§ Description of the task:
Every line of the material below that contains the string "name" must appear in the answer.
=== Section Start ===
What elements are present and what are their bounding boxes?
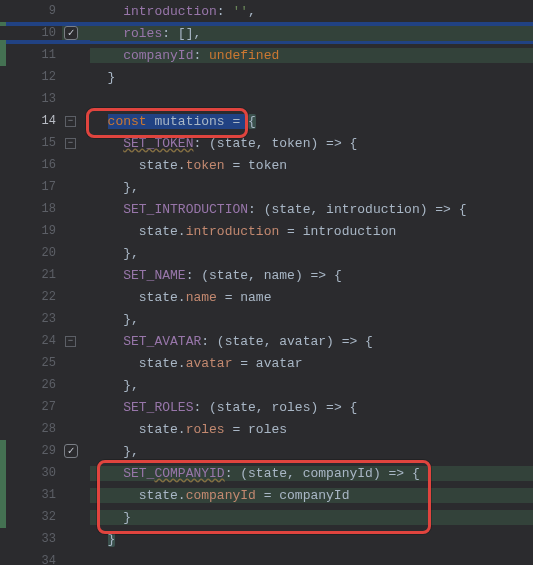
code-line[interactable]: SET_ROLES: (state, roles) => { <box>90 400 533 415</box>
line-number: 28 <box>0 422 62 436</box>
code-line[interactable]: }, <box>90 444 533 459</box>
code-line[interactable]: }, <box>90 312 533 327</box>
code-line[interactable]: } <box>90 532 533 547</box>
code-line[interactable]: SET_AVATAR: (state, avatar) => { <box>90 334 533 349</box>
line-number: 18 <box>0 202 62 216</box>
code-line[interactable]: SET_INTRODUCTION: (state, introduction) … <box>90 202 533 217</box>
code-line[interactable]: }, <box>90 180 533 195</box>
fold-icon[interactable]: − <box>65 116 76 127</box>
line-number: 15 <box>0 136 62 150</box>
line-number: 34 <box>0 554 62 565</box>
code-line[interactable]: state.name = name <box>90 290 533 305</box>
line-number: 13 <box>0 92 62 106</box>
line-number: 16 <box>0 158 62 172</box>
line-number: 33 <box>0 532 62 546</box>
code-line[interactable]: state.companyId = companyId <box>90 488 533 503</box>
change-checkbox-icon[interactable]: ✓ <box>64 26 78 40</box>
line-number: 32 <box>0 510 62 524</box>
fold-icon[interactable]: − <box>65 138 76 149</box>
code-editor[interactable]: 9 introduction: '', 10 ✓ roles: [], 11 c… <box>0 0 533 565</box>
line-number: 26 <box>0 378 62 392</box>
line-number: 19 <box>0 224 62 238</box>
line-number: 17 <box>0 180 62 194</box>
fold-icon[interactable]: − <box>65 336 76 347</box>
line-number: 9 <box>0 4 62 18</box>
line-number: 21 <box>0 268 62 282</box>
line-number: 25 <box>0 356 62 370</box>
code-line[interactable]: companyId: undefined <box>90 48 533 63</box>
code-line[interactable]: const mutations = { <box>90 114 533 129</box>
code-line[interactable]: state.roles = roles <box>90 422 533 437</box>
code-line[interactable]: }, <box>90 246 533 261</box>
code-line[interactable]: roles: [], <box>90 26 533 41</box>
line-number: 23 <box>0 312 62 326</box>
code-line[interactable]: } <box>90 70 533 85</box>
code-line[interactable]: } <box>90 510 533 525</box>
code-line[interactable]: state.introduction = introduction <box>90 224 533 239</box>
line-number: 10 <box>0 26 62 40</box>
line-number: 27 <box>0 400 62 414</box>
line-number: 31 <box>0 488 62 502</box>
line-number: 20 <box>0 246 62 260</box>
code-line[interactable]: }, <box>90 378 533 393</box>
code-line[interactable]: SET_NAME: (state, name) => { <box>90 268 533 283</box>
code-line[interactable]: SET_TOKEN: (state, token) => { <box>90 136 533 151</box>
line-number: 30 <box>0 466 62 480</box>
code-line[interactable]: state.token = token <box>90 158 533 173</box>
line-number: 24 <box>0 334 62 348</box>
code-line[interactable]: introduction: '', <box>90 4 533 19</box>
line-number: 14 <box>0 114 62 128</box>
code-line[interactable]: state.avatar = avatar <box>90 356 533 371</box>
change-checkbox-icon[interactable]: ✓ <box>64 444 78 458</box>
line-number: 22 <box>0 290 62 304</box>
line-number: 29 <box>0 444 62 458</box>
code-line[interactable]: SET_COMPANYID: (state, companyId) => { <box>90 466 533 481</box>
line-number: 12 <box>0 70 62 84</box>
line-number: 11 <box>0 48 62 62</box>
=== Section End ===
§ Reply to the exercise:
code-line[interactable]: state.name = name <box>90 290 533 305</box>
code-line[interactable]: SET_NAME: (state, name) => { <box>90 268 533 283</box>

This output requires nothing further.